What Is a Permalink Slug? A Beginner's Guide

July 7, 2026 · 5 min read
Try the toolText to Slug →

If you have used WordPress or another content platform, you have seen the word "permalink" and "slug" and maybe wondered what exactly they mean. They are simple ideas that have a real impact on how readable and search-friendly your URLs are. Here is a beginner-friendly explanation of both, and how to write good ones.

Permalink vs slug

A permalink is the full, permanent URL of a page — the whole address like yoursite.com/blog/how-to-bake-bread. The slug is just the readable, page-specific part at the end: how-to-bake-bread. So the slug is a piece of the permalink. The word "permalink" is short for "permanent link," reflecting the idea that once a page is published, its URL should stay stable so links to it keep working. The slug is the part you usually get to customize.

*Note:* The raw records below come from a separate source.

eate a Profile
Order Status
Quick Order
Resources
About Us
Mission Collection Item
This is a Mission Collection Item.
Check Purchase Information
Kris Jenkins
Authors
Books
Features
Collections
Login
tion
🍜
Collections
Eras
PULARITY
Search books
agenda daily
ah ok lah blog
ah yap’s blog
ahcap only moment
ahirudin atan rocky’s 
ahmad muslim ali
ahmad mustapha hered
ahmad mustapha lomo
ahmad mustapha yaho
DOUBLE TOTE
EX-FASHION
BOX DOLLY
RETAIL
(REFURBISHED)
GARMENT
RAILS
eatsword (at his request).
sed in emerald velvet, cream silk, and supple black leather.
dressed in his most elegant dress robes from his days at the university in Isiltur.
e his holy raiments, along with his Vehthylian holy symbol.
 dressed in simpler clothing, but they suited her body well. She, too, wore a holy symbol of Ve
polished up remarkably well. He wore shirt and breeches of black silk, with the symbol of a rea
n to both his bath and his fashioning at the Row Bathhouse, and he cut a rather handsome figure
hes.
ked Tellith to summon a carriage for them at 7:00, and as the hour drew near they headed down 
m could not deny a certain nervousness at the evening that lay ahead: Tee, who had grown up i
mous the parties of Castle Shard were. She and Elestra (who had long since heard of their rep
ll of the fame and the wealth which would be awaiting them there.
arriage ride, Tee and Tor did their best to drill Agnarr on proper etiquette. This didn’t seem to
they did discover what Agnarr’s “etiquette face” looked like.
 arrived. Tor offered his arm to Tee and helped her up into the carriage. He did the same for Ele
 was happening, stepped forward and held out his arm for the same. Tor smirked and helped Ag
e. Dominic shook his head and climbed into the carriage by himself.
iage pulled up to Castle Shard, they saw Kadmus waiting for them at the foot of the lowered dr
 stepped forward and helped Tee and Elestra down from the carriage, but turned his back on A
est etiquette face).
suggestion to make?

How slugs work in WordPress and other platforms

When you create a page or post, most platforms automatically generate a slug from the title. Publish a post called "How to Bake Bread" and WordPress creates the slug how-to-bake-bread. Shopify, Ghost, Wix, and static site generators all do something similar. The auto-generated slug is usually editable — WordPress shows a permalink field under the title where you can change it before publishing. The auto version is often longer than ideal, which is your cue to trim it.

Why slugs matter for SEO

A good slug helps both readers and search engines. It tells them what the page is about before they click — /how-to-bake-bread is instantly clearer than /?p=4827. Search engines use the words in the slug as a signal of the page's topic, and a slug containing your target keyword reinforces relevance. Readers are also more likely to click and trust a clean, descriptive URL. A clear slug is a small SEO and usability win that costs nothing but a moment's attention.

The TextCaret Text to Slug tool turns any title into a clean, keyword-focused slug you can paste into your permalink field — lowercased, hyphenated, and free of accents and punctuation.

Writing a good slug

A strong slug is short, lowercase, hyphenated, and focused on the main keywords. Include the page's primary keyword, drop filler words that add no meaning, use hyphens between words, and keep it as brief as it can be while staying clear. Avoid dates and numbers unless they are meaningful, since they can make a URL feel dated. And critically, get it right before publishing.

The one rule: don't change a live slug casually

Because a permalink is meant to be permanent, changing a slug after publishing changes the URL, which breaks every existing link to the page and can lose its search ranking. If you absolutely must change a live slug, set up a 301 redirect from the old URL to the new one so links and ranking transfer over. The best practice is to choose a good slug before you hit publish, so you never have to change it and never break a link.